After reading this article here, I felt I should tailor my question for my particular challenge and request help from @GerhardAtSafe and @stewartharper, (and if you could point me to the youtube videos and github repo mentioned there I'd be so grateful!) My question pertains to creating a similar process as the "FME Cloud API return ZIP file", but with a few variations in the workflow.

What I want to do is call a varying number of CSV files, created as output from another set of FME workspaces executed on Cloud/server, into a workspace(s) which parses some media UUIDs from a couple columns in the CSV into a single line item list. This list of media UUIDs is then used to pull the media from an S3 bucket, and push to another S3 bucket. Now, this next steps is where it gets tricky in the workflow.

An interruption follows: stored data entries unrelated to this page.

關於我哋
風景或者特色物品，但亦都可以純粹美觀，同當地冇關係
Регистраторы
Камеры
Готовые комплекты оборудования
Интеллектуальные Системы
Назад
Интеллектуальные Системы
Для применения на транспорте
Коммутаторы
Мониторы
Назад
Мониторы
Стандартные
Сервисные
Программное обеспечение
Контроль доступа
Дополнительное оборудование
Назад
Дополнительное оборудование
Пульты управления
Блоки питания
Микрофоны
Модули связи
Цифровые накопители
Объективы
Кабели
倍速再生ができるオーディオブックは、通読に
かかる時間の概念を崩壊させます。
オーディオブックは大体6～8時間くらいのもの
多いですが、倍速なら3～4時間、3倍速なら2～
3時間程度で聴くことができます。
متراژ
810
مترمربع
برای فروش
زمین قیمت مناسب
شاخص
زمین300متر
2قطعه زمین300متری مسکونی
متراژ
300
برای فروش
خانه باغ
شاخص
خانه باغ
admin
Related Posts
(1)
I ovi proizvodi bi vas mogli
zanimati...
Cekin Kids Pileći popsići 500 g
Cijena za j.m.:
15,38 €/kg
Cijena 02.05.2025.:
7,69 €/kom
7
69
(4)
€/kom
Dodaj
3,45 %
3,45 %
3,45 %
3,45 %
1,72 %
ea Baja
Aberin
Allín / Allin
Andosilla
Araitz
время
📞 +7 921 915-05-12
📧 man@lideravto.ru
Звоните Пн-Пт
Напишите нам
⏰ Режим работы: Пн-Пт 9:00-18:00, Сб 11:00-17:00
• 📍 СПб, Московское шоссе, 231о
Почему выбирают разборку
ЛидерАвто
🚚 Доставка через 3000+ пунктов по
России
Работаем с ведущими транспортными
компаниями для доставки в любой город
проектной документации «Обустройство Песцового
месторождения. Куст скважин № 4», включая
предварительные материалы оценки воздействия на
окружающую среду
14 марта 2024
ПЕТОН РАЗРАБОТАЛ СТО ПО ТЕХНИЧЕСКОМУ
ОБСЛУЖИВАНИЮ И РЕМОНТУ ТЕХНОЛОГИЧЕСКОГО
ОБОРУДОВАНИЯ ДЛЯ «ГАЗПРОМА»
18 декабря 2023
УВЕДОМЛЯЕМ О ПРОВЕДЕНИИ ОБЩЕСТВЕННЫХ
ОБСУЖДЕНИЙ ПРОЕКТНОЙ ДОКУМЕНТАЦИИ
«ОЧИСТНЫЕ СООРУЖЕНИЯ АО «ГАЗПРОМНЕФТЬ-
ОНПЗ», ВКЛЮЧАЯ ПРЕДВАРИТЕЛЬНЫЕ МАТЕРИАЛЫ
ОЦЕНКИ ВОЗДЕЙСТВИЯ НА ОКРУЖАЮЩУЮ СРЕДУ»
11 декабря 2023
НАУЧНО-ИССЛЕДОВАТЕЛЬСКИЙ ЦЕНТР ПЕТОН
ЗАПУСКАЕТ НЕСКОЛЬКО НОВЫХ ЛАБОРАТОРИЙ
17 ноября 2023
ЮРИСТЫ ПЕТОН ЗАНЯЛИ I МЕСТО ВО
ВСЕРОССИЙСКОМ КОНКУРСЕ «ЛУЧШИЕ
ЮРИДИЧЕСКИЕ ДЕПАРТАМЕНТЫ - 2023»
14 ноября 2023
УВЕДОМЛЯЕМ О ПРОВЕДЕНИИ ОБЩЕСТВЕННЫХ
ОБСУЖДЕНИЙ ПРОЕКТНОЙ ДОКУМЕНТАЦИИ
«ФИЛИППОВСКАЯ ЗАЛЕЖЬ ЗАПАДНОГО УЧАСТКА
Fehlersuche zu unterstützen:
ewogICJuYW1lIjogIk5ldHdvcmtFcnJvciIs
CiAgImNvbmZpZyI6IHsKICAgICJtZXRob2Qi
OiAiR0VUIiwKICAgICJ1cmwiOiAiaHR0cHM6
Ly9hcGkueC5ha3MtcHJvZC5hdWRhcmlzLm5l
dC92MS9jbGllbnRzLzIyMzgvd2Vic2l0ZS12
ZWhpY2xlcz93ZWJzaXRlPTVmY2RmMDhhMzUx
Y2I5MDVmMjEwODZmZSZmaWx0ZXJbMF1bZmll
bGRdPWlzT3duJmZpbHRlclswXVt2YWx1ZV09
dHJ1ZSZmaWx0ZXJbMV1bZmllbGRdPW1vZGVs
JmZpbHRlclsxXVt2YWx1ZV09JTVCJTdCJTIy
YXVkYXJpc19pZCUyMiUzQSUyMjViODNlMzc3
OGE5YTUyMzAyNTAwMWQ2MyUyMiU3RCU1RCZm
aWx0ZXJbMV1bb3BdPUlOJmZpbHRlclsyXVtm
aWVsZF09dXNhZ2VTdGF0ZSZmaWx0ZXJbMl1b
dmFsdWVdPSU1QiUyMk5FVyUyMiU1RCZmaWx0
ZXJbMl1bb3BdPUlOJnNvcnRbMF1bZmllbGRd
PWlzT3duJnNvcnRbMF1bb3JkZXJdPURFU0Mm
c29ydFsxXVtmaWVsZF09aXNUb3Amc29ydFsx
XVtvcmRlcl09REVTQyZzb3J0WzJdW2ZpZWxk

* How can I enable to ZIP up all the media into one zipped file, give it a date_timestamp file name, such as update_03OCT2018_0830utc.zip, (or what ever may come from system parameter) and then move it into the destination S3 bucket. There are a couple specific variables that may influence how I develop this workflow:

  • The number of CSV files may vary between 0-23 when written output in the (FME_SHAREDRESOURCE_DATA/mycsvdirectory). This is because there are workspaces which execute on a schedule to update a database, and so they may not always have record updates to add to database.
  • These CSVs need to be moved from this shared directory so the next batch is written in clean directory and no duplicate CSVs are processed again.
  • I currently have set up a directory watch topic and notification to watch this directory, as a trigger to notify the next workspace, the one which generates the media parsing list, to run on these CSV files once they are created in directory.
  • All output used in creating the final output ZIP file needs to be purged and reset for next schedule iteration of updates.

I hope this makes sense and I realize it's a bit lengthy, but if I could get some direction to start a workflow it would help me immensely.

Thanks, Todd

Hi @tjpollard,

First of all, here are the links to the video and GitHub repository mentioned and the other post:

 

https://www.youtube.com/watch?v=_9VxQg6A7YU

 

https://github.com/safesoftware/codeless-api-demo

 

 

Regarding creating zip files with a time-stamp in the name I would check out this custom transformer on the FME Hub and the DateTimeStamper.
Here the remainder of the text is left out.